*Information provided*:
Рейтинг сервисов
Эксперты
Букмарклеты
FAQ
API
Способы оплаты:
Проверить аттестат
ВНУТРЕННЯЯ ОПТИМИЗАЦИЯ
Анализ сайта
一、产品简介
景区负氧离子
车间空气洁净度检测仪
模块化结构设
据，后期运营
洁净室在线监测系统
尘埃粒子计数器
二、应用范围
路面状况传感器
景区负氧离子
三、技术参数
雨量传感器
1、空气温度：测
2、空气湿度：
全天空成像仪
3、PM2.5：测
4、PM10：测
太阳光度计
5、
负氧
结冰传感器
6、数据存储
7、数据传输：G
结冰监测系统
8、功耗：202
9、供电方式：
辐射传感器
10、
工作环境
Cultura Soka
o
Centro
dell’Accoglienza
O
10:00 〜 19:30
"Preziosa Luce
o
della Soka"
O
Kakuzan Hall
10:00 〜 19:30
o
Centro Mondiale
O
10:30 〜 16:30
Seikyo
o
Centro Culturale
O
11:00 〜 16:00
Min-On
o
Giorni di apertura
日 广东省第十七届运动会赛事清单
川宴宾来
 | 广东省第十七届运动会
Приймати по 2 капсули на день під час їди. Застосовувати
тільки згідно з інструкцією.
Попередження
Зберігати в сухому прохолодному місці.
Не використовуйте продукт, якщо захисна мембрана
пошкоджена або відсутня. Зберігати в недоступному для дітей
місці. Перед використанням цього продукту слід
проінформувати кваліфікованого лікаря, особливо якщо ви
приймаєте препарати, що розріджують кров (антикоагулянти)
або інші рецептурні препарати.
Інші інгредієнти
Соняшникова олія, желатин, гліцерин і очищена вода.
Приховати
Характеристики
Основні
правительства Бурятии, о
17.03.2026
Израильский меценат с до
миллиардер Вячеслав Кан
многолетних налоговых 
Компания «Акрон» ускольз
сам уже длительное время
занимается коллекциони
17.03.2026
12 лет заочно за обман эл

*Exercise goal*: Print each record from the listing above exactly as it was given.

*The answer*:
Рейтинг сервисов
Эксперты
Букмарклеты
FAQ
API
Способы оплаты:
Проверить аттестат
ВНУТРЕННЯЯ ОПТИМИЗАЦИЯ
Анализ сайта
一、产品简介
景区负氧离子
车间空气洁净度检测仪
模块化结构设
据，后期运营
洁净室在线监测系统
尘埃粒子计数器
二、应用范围
路面状况传感器
景区负氧离子
三、技术参数
雨量传感器
1、空气温度：测
2、空气湿度：
全天空成像仪
3、PM2.5：测
4、PM10：测
太阳光度计
5、
负氧
结冰传感器
6、数据存储
7、数据传输：G
结冰监测系统
8、功耗：202
9、供电方式：
辐射传感器
10、
工作环境
Cultura Soka
o
Centro
dell’Accoglienza
O
10:00 〜 19:30
"Preziosa Luce
o
della Soka"
O
Kakuzan Hall
10:00 〜 19:30
o
Centro Mondiale
O
10:30 〜 16:30
Seikyo
o
Centro Culturale
O
11:00 〜 16:00
Min-On
o
Giorni di apertura
日 广东省第十七届运动会赛事清单
川宴宾来
 | 广东省第十七届运动会
Приймати по 2 капсули на день під час їди. Застосовувати
тільки згідно з інструкцією.
Попередження
Зберігати в сухому прохолодному місці.
Не використовуйте продукт, якщо захисна мембрана
пошкоджена або відсутня. Зберігати в недоступному для дітей
місці. Перед використанням цього продукту слід
проінформувати кваліфікованого лікаря, особливо якщо ви
приймаєте препарати, що розріджують кров (антикоагулянти)
або інші рецептурні препарати.
Інші інгредієнти
Соняшникова олія, желатин, гліцерин і очищена вода.
Приховати
Характеристики
Основні
правительства Бурятии, о
17.03.2026
Израильский меценат с до
миллиардер Вячеслав Кан
многолетних налоговых 
Компания «Акрон» ускольз
сам уже длительное время
занимается коллекциони
17.03.2026
12 лет заочно за обман эл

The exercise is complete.